The four points $a$, $c$, $b$ and $d$ are collinear (lie on line $l$) and in that sequence.
The origin $o$ is some point not on the line $l$.
Given: $\vec{ac}=2\vec{cb}$, $\ \vec{ad}=2\vec{bd}\ $ and $\ |\vec{a}|=2|\vec{b}|$
Using scalar product or otherwise show $\angle{cod}=\frac{\pi}{2}$
[Hint: ($2\vec{a}+\vec{b})(\vec{a}-\vec{b})=2|\vec{a}|^2-2\vec{a}.\vec{b}+\vec{a}.\vec{b}-|\vec{b}|^2$]
My solution:
I first let, $\vec{a}=a_1\vec{i}+a_2\vec{j}$ and $\vec{b}=b_1\vec{i}+b_2\vec{j}$
I then found both $\vec{c}$ and $\vec{d}$ in terms of $\vec{a}$ and $\vec{b}$.

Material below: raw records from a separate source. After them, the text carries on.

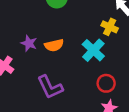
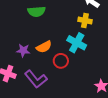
red circle: (106, 83) -> (61, 61), moved
purple L-shape: (50, 87) -> (36, 79), moved

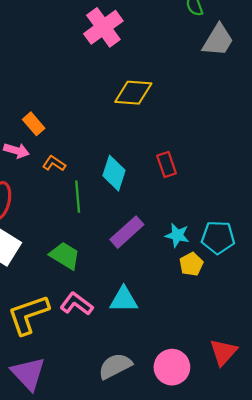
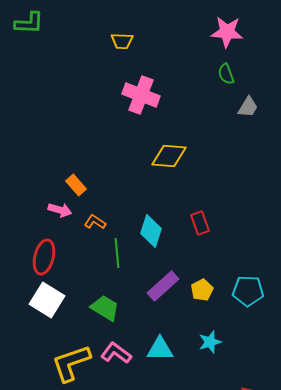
pink cross: (103, 27) -> (141, 95), turned -33
gray trapezoid: (218, 40) -> (248, 107), size x0.7
cyan star: (177, 235) -> (210, 342), moved, turned -30
yellow pentagon: (191, 264) -> (202, 290), moved

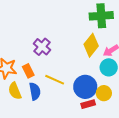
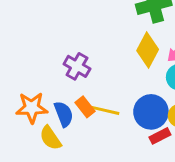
orange rectangle: (28, 71) -> (85, 107), moved
blue semicircle: (35, 91) -> (64, 114), moved

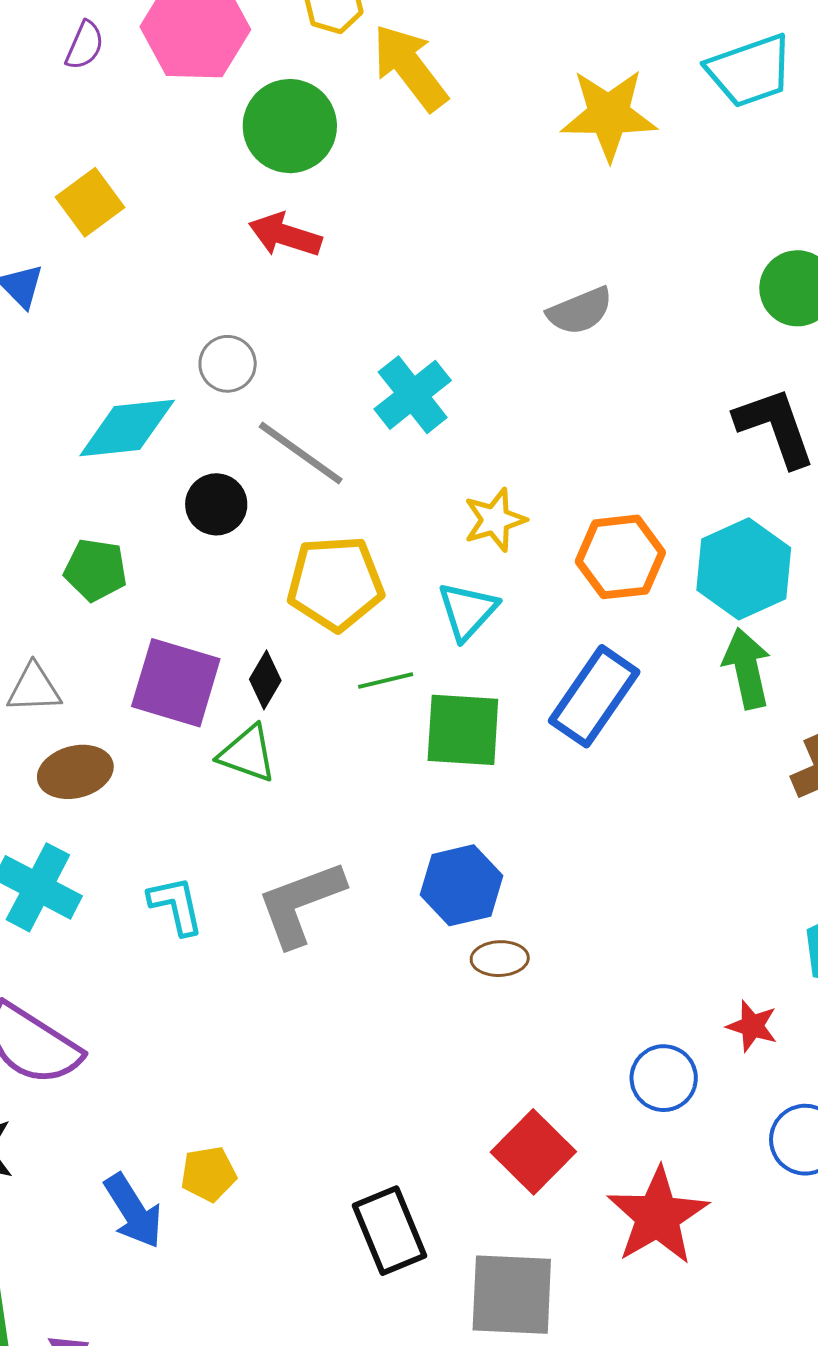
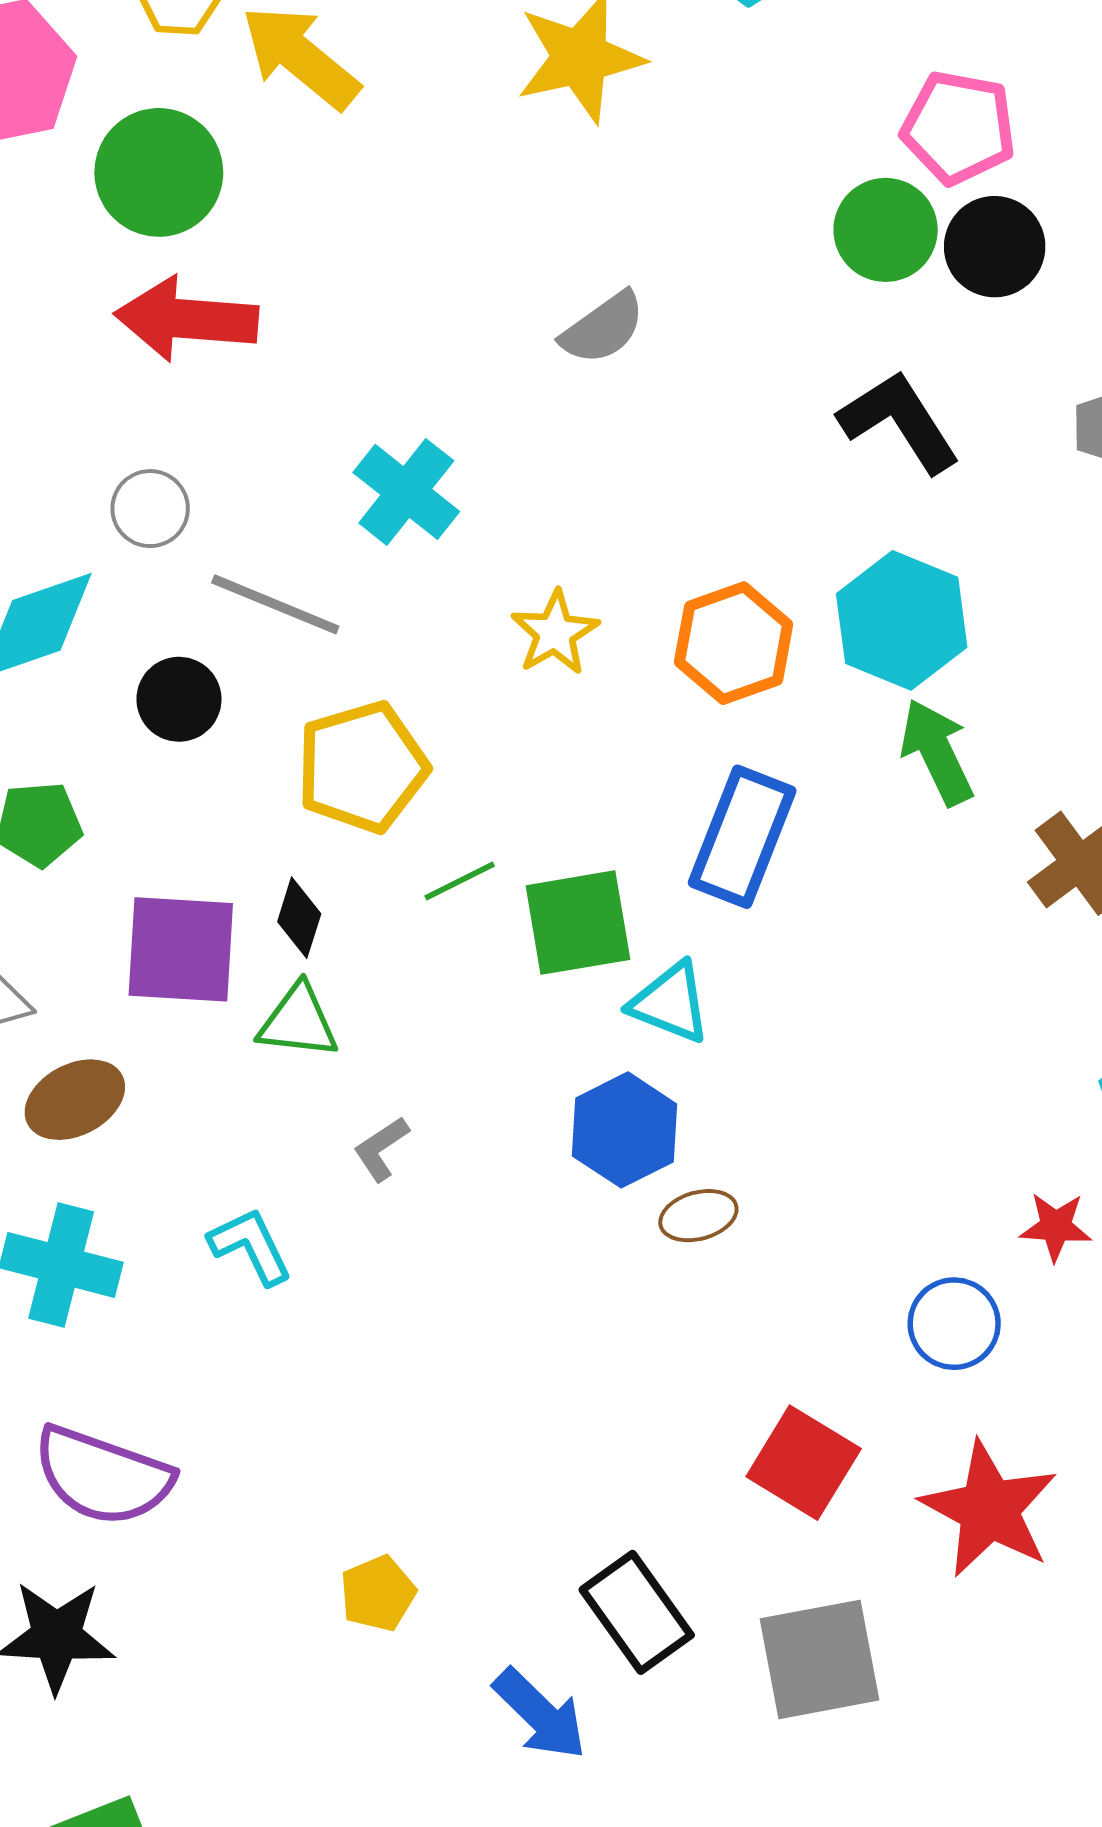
red arrow: (285, 235) -> (186, 319), size x1.4
cyan triangle: (468, 611) -> (670, 1003), moved, turned -38
gray L-shape: (301, 903) -> (381, 1149), moved, size x0.5
blue arrow: (133, 1211) -> (540, 1714), moved

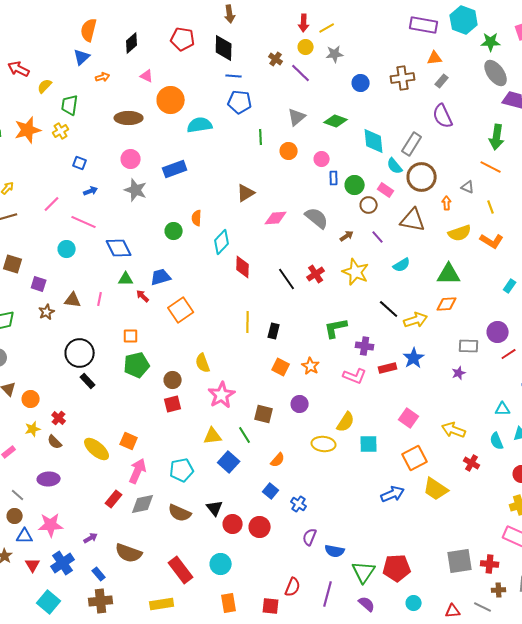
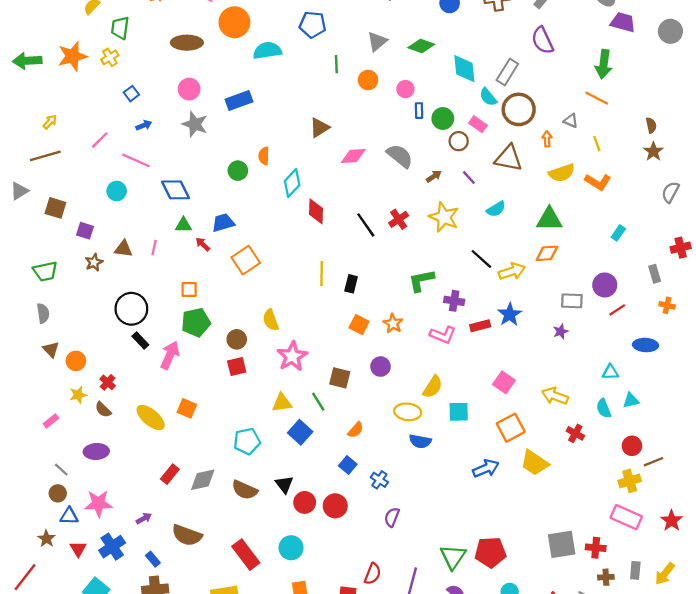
blue square: (80, 163) -> (131, 94), turned 32
pink arrow: (138, 471) -> (170, 355), moved
blue semicircle: (335, 551) -> (420, 441), moved

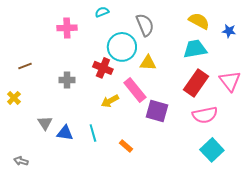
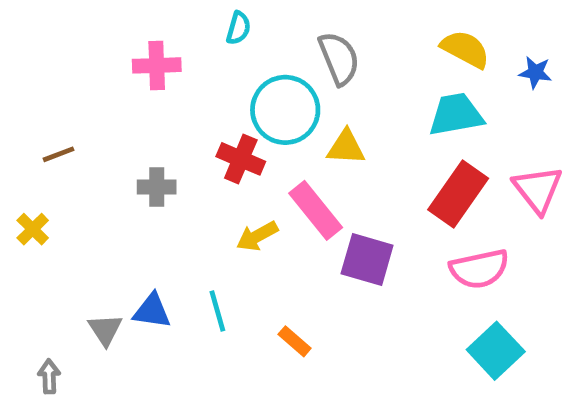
cyan semicircle: (102, 12) -> (238, 28), turned 128
gray triangle: (45, 123) -> (105, 330), moved
gray arrow: (21, 161) -> (49, 376), turned 72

Then by carrying out the operation $\vec{a}.\vec{b}$, I found that $\vec{a}.\vec{b}=0$ hence proving that $\angle{cod}=\frac{\pi}{2}$
$\color{blue}{\text{My question is:}}$
what is the meaning of the hint? I can't see how that fits in. It's probably exactly what I did or something obvious but I just can't see it.